## WHAT YOU SHOULD DO:
Skip pictures in the listing below; copy exactly the lines from the one with "Информация о работе с обращениями" through the one with "geworden aan de Costa Blanca Zuid. Deze", inclusive.

:: DATA

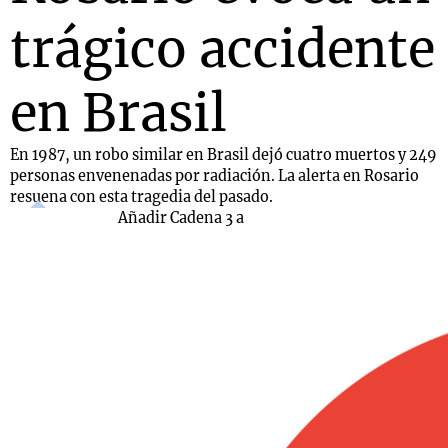
trágico accidente
en Brasil
En 1987, un robo similar en Brasil dejó cuatro muertos y 249
personas envenenadas por radiación. La alerta en Rosario
resuena con esta tragedia del pasado.
Añadir Cadena 3 a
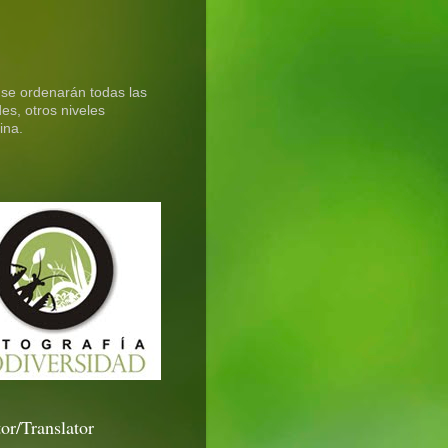
 se ordenarán todas las
es, otros niveles
ina.
or/Translator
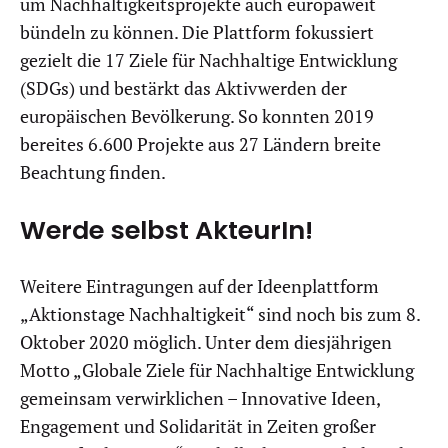
um Nachhaltigkeitsprojekte auch europaweit
bündeln zu können. Die Plattform fokussiert
gezielt die 17 Ziele für Nachhaltige Entwicklung
(SDGs) und bestärkt das Aktivwerden der
europäischen Bevölkerung. So konnten 2019
bereites 6.600 Projekte aus 27 Ländern breite
Beachtung finden.
Werde selbst AkteurIn!
Weitere Eintragungen auf der Ideenplattform
„Aktionstage Nachhaltigkeit“ sind noch bis zum 8.
Oktober 2020 möglich. Unter dem diesjährigen
Motto „Globale Ziele für Nachhaltige Entwicklung
gemeinsam verwirklichen – Innovative Ideen,
Engagement und Solidarität in Zeiten großer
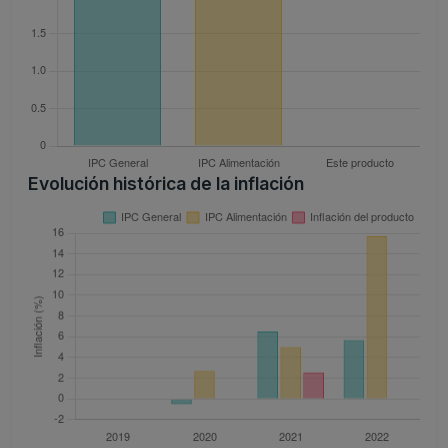
Evolución histórica de la inflación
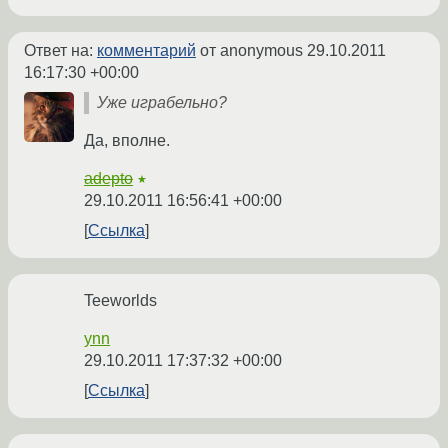
Ответ на:
комментарий
от anonymous
29.10.2011
16:17:30 +00:00
Уже играбельно?
Да, вполне.
adepto
★
29.10.2011 16:56:41 +00:00
Ссылка
Teeworlds
ynn
29.10.2011 17:37:32 +00:00
Ссылка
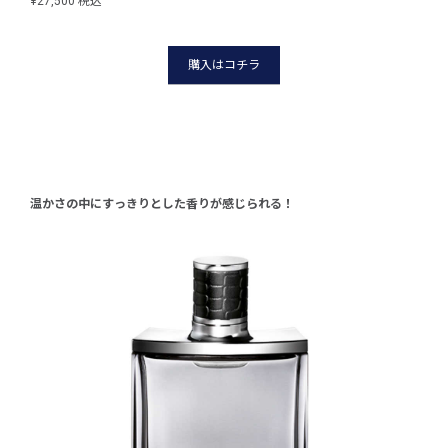
¥27,500
税込
¥27,
購入はコチラ
温かさの中にすっきりとした香りが感じられる！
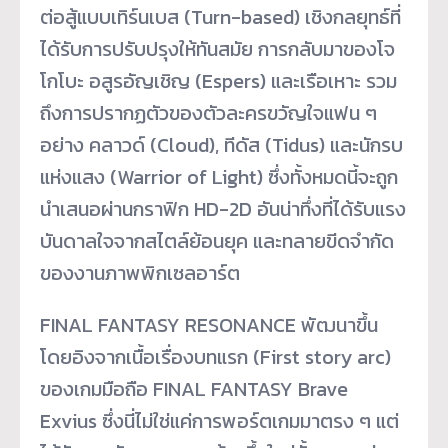
ต่อสู้แบบเทิร์นเบส (Turn-based) เชิงกลยุทธ์ที่
ได้รับการปรับปรุงให้ทันสมัย การกลับมาของโจ
โกโบะ อสูรอัญเชิญ (Espers) และเรือเหาะ รวม
ถึงการปรากฏตัวของตัวละครขวัญใจแฟน ๆ
อย่าง คลาวด์ (Cloud), ทีดัส (Tidus) และนักรบ
แห่งแสง (Warrior of Light) ซึ่งทั้งหมดนี้จะถูก
นำเสนอผ่านกราฟิก HD-2D อันน่าทึ่งที่ได้รับแรง
บันดาลใจจากสไตล์ย้อนยุค และทลายขีดจำกัด
ของงานภาพพิกเซลอาร์ต
FINAL FANTASY RESONANCE พัฒนาขึ้น
โดยอิงจากเนื้อเรื่องบทแรก (First story arc)
ของเกมมือถือ FINAL FANTASY Brave
Exvius ซึ่งนี่ไม่ใช่แค่การพอร์ตเกมมาตรง ๆ แต่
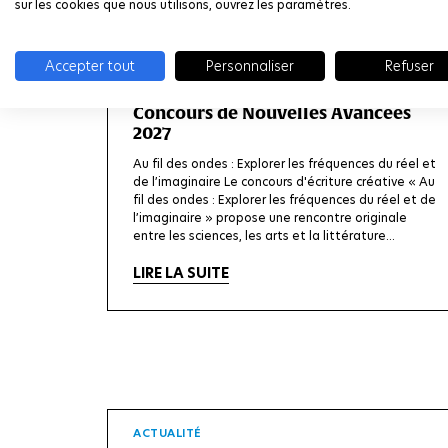
sur les cookies que nous utilisons, ouvrez les paramètres.
Accepter tout
Personnaliser
Refuser
PAGE
Concours de Nouvelles Avancées
2027
Au fil des ondes : Explorer les fréquences du réel et
de l’imaginaire Le concours d'écriture créative « Au
fil des ondes : Explorer les fréquences du réel et de
l’imaginaire » propose une rencontre originale
entre les sciences, les arts et la littérature...
LIRE LA SUITE
ACTUALITÉ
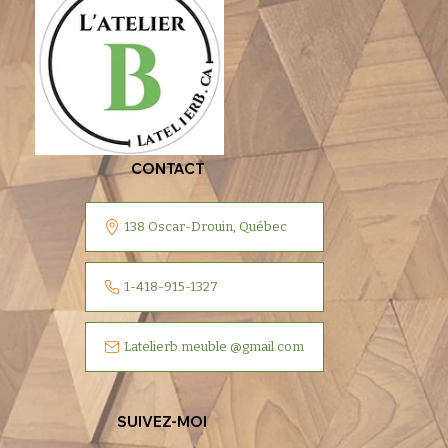
CONTACT
138 Oscar-Drouin, Québec
1-418-915-1327
Latelierb.meuble @gmail.com
SUIVEZ-MOI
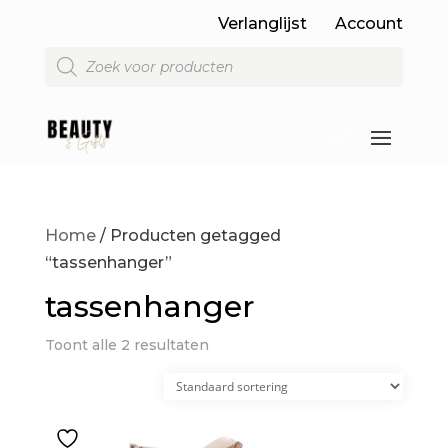
Verlanglijst
Account
Producten
zoeken
Home
/ Producten getagged
“tassenhanger”
tassenhanger
Toont alle 2 resultaten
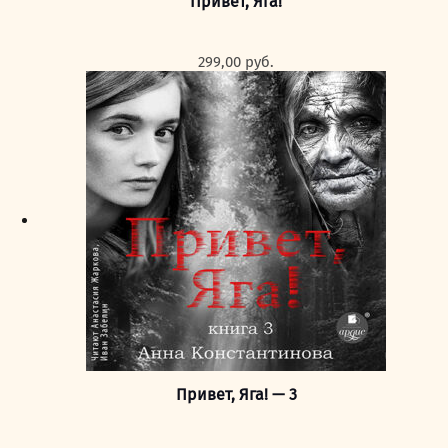
Привет, Яга!
299,00
руб.
Привет, Яга! — 3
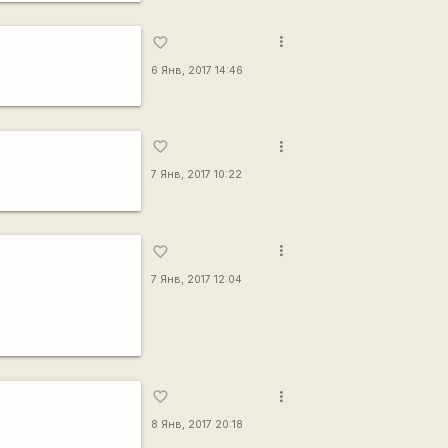
more_vert
favorite_border
6 Янв, 2017 14:46
more_vert
favorite_border
7 Янв, 2017 10:22
more_vert
favorite_border
7 Янв, 2017 12:04
more_vert
favorite_border
8 Янв, 2017 20:18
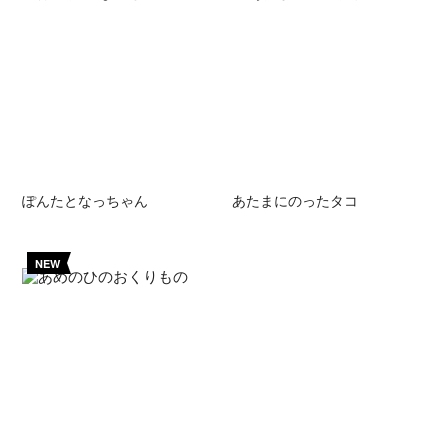
ぽんたとなっちゃん
あたまにのったタコ
NEW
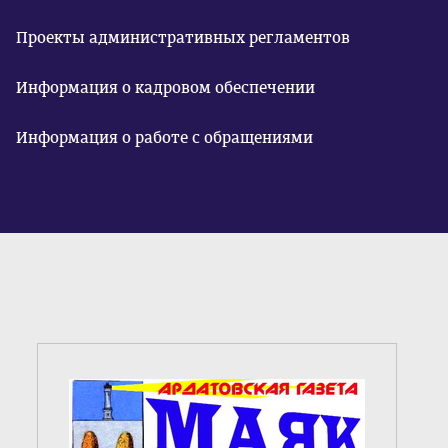
Проекты административных регламентов
Информация о кадровом обеспечении
Информация о работе с обращениями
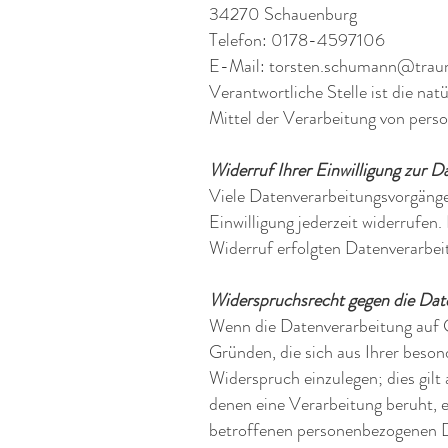
34270 Schauenburg
Telefon: 0178-4597106
E-Mail: torsten.schumann@trau
Verantwortliche Stelle ist die na
Mittel der Verarbeitung von per
Widerruf Ihrer Einwilligung zur D
Viele Datenverarbeitungsvorgänge 
Einwilligung jederzeit widerrufen
Widerruf erfolgten Datenverarbei
Widerspruchsrecht gegen die Dat
Wenn die Datenverarbeitung auf Gr
Gründen, die sich aus Ihrer beso
Widerspruch einzulegen; dies gilt
denen eine Verarbeitung beruht, 
betroffenen personenbezogenen Da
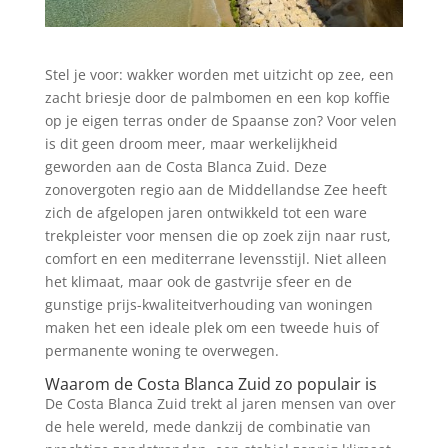
Stel je voor: wakker worden met uitzicht op zee, een
zacht briesje door de palmbomen en een kop koffie
op je eigen terras onder de Spaanse zon? Voor velen
is dit geen droom meer, maar werkelijkheid
geworden aan de Costa Blanca Zuid. Deze
zonovergoten regio aan de Middellandse Zee heeft
zich de afgelopen jaren ontwikkeld tot een ware
trekpleister voor mensen die op zoek zijn naar rust,
comfort en een mediterrane levensstijl. Niet alleen
het klimaat, maar ook de gastvrije sfeer en de
gunstige prijs-kwaliteitverhouding van woningen
maken het een ideale plek om een tweede huis of
permanente woning te overwegen.
Waarom de Costa Blanca Zuid zo populair is
De Costa Blanca Zuid trekt al jaren mensen van over
de hele wereld, mede dankzij de combinatie van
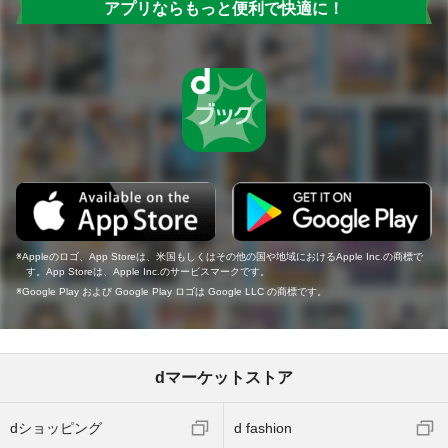
アプリならもっと便利で快適に！
Appleのロゴ、App Storeは、米国もしくはその他の国や地域におけるApple Inc.の商標で
す。App Storeは、Apple Inc.のサービスマークです。
Google Play および Google Play ロゴは Google LLC の商標です。
dマーケットストア
dショッピング
d fashion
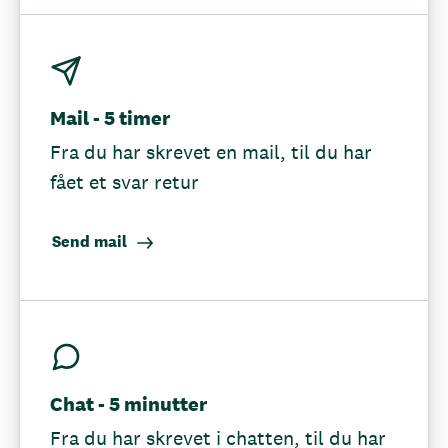
Mail - 5 timer
Fra du har skrevet en mail, til du har
fået et svar retur
Send mail
Chat - 5 minutter
Fra du har skrevet i chatten, til du har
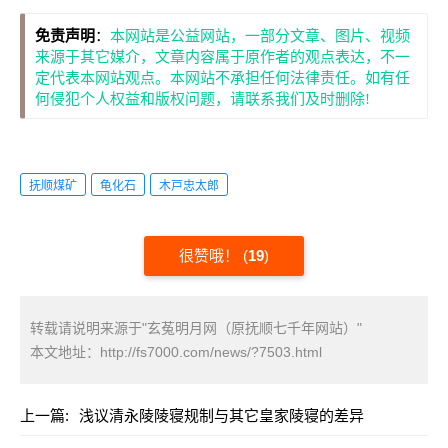
免责声明
：
本网站是公益网站，一部分文章、图片、视频
来源于其它媒介，文章内容属于原作者的观点表达，不一
定代表本网站观点。本网站不承担任何法律责任。如有任
何侵犯个人权益和版权问题，请联系我们及时删除!
抚顺煤矿
龟化石
木戸忠太郎
很赞哦！
(
19
)
转载请说明来源于"玄菟明月网（原抚顺七千年网站）"
本文地址：
http://fs7000.com/news/?7503.html
上一篇:
浅议清永陵陵寝规制与其它皇家陵寝的差异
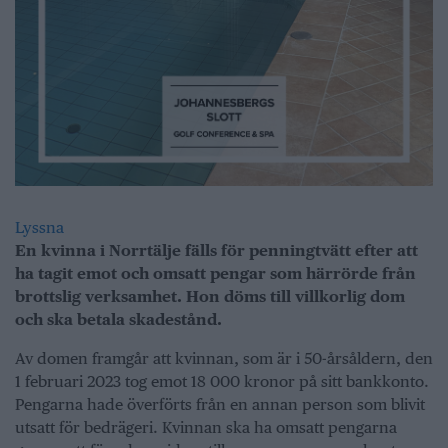
Lyssna
En kvinna i Norrtälje fälls för penningtvätt efter att
ha tagit emot och omsatt pengar som härrörde från
brottslig verksamhet. Hon döms till villkorlig dom
och ska betala skadestånd.
Av domen framgår att kvinnan, som är i 50-årsåldern, den
1 februari 2023 tog emot 18 000 kronor på sitt bankkonto.
Pengarna hade överförts från en annan person som blivit
utsatt för bedrägeri. Kvinnan ska ha omsatt pengarna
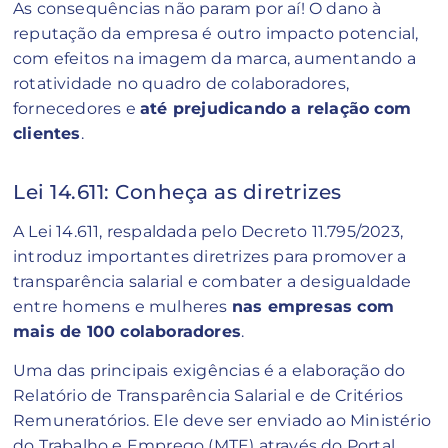
As consequências não param por aí! O dano à
reputação da empresa é outro impacto potencial,
com efeitos na imagem da marca, aumentando a
rotatividade no quadro de colaboradores,
fornecedores e
até prejudicando a relação com
clientes
.
Lei 14.611: Conheça as diretrizes
A Lei 14.611, respaldada pelo Decreto 11.795/2023,
introduz importantes diretrizes para promover a
transparência salarial e combater a desigualdade
entre homens e mulheres
nas empresas com
mais de 100 colaboradores
.
Uma das principais exigências é a elaboração do
Relatório de Transparência Salarial e de Critérios
Remuneratórios. Ele deve ser enviado ao Ministério
do Trabalho e Emprego (MTE) através do Portal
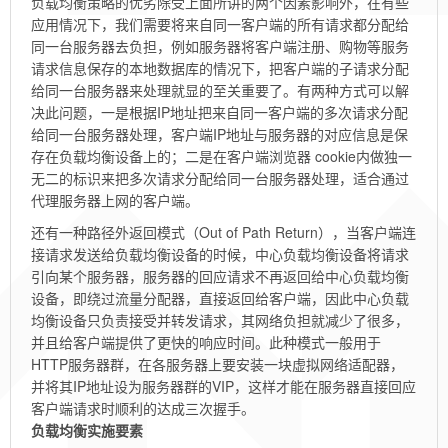
负载均衡策略的优劣除受上面所讲的两个因素影响外，在有些
应用情况下，我们需要将来自同一客户端的所有请求都分配给
同一台服务器去负担，例如服务器将客户端注册、购物等服务
请求信息保存的本地数据库的情况下，把客户端的子请求分配
给同一台服务器来处理就显的至关重要了。有两种方式可以解
决此问题，一是根据IP地址把来自同一客户端的多次请求分配
给同一台服务器处理，客户端IP地址与服务器的对应信息是保
存在负载均衡设备上的；二是在客户端浏览器 cookie内做独一
无二的标识来把多次请求分配给同一台服务器处理，适合通过
代理服务器上网的客户端。
还有一种路径外返回模式（Out of Path Return），当客户端连
接请求发送给负载均衡设备的时候，中心负载均衡设备将请求
引向某个服务器，服务器的回应请求不再返回给中心负载均衡
设备，即绕过流量分配器，直接返回给客户端，因此中心负载
均衡设备只负责接受并转发请求，其网络负担就减少了很多，
并且给客户端提供了更快的响应时间。此种模式一般用于
HTTP服务器群，在各服务器上要安装一块虚拟网络适配器，
并将其IP地址设为服务器群的VIP，这样才能在服务器直接回应
客户端请求时顺利的达成三次握手。
负载均衡实施要素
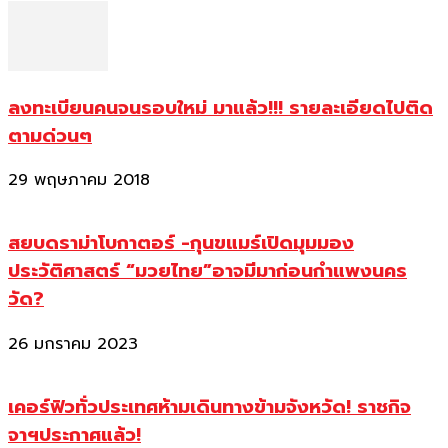
ลงทะเบียนคนจนรอบใหม่ มาแล้ว!!! รายละเอียดไปติด
ตามด่วนๆ
29 พฤษภาคม 2018
สยบดราม่าโบกาตอร์ -กุนขแมร์เปิดมุมมอง
ประวัติศาสตร์ “มวยไทย”อาจมีมาก่อนกำแพงนคร
วัด?
26 มกราคม 2023
เคอร์ฟิวทั่วประเทศห้ามเดินทางข้ามจังหวัด! ราชกิจ
จาฯประกาศแล้ว!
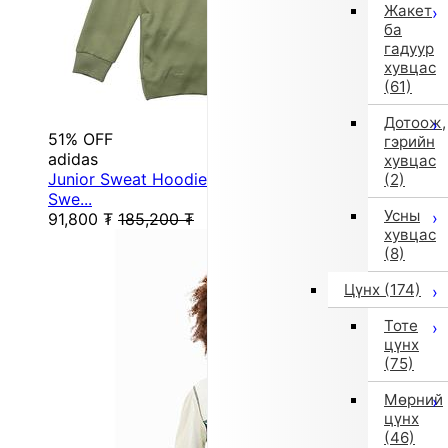
Жакет
ба
гадуур
хувцас
(61)
Дотоож,
51% OFF
гэрийн
adidas
хувцас
Junior Sweat Hoodie Future Icon Logo Hooded
(2)
Swe...
Усны
91,800
₮
185,200
₮
хувцас
(8)
Цүнх
(174)
Тоте
цүнх
(75)
Мөрний
цүнх
(46)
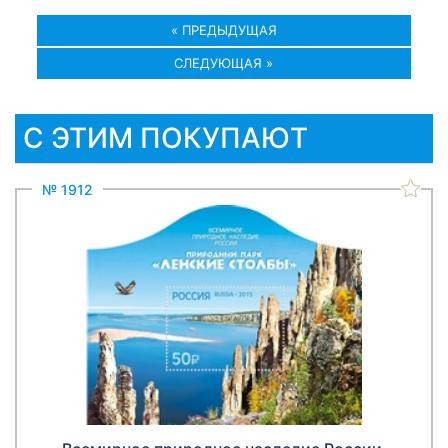
« ПРЕДЫДУЩАЯ
СЛЕДУЮЩАЯ »
С ЭТИМ ПОКУПАЮТ
№ 1912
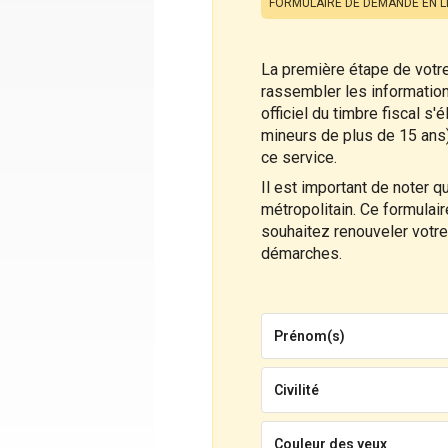
FORMULAIRE DE DEMANDE EN L
La première étape de votr
rassembler les informations
officiel du timbre fiscal 
mineurs de plus de 15 ans)
ce service.
Il est important de noter q
métropolitain. Ce formulai
souhaitez renouveler votre 
démarches.
Prénom(s)
Civilité
Couleur des yeux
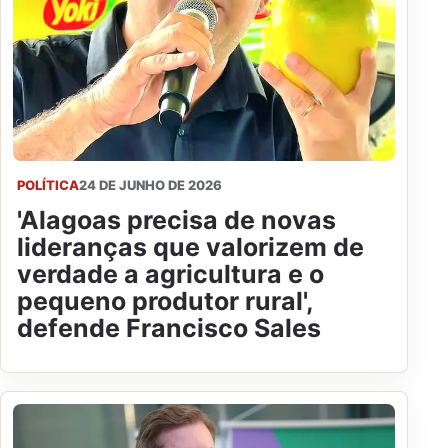
POLÍTICA
24 DE JUNHO DE 2026
'Alagoas precisa de novas
lideranças que valorizem de
verdade a agricultura e o
pequeno produtor rural',
defende Francisco Sales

::::

## YOUR RESPONSE:
Информация о работе с обращениями
34270 Schauenburg
Telefon: 0178-4597106
E-Mail: torsten.schumann@trau
Verantwortliche Stelle ist die na
Mittel der Verarbeitung von per
Widerruf Ihrer Einwilligung zur D
Viele Datenverarbeitungsvorgänge 
Einwilligung jederzeit widerrufen
Widerruf erfolgten Datenverarbei
Widerspruchsrecht gegen die Dat
Wenn die Datenverarbeitung auf Gr
Gründen, die sich aus Ihrer beso
Widerspruch einzulegen; dies gilt
denen eine Verarbeitung beruht, 
betroffenen personenbezogenen Da
Stel je voor: wakker worden met uitzicht op zee, een
zacht briesje door de palmbomen en een kop koffie
op je eigen terras onder de Spaanse zon? Voor velen
is dit geen droom meer, maar werkelijkheid
geworden aan de Costa Blanca Zuid. Deze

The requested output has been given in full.